*About this task*. Nothing but an exact repeat of the data, with pictures removed, belongs in the answer.
== Materials provided ==
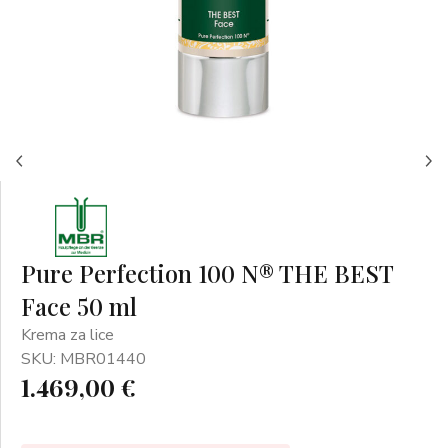
Pure Perfection 100 N® THE BEST
Face 50 ml
Krema za lice
SKU: MBR01440
1.469,00 €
===
*Response*.
Pure Perfection 100 N® THE BEST
Face 50 ml
Krema za lice
SKU: MBR01440
1.469,00 €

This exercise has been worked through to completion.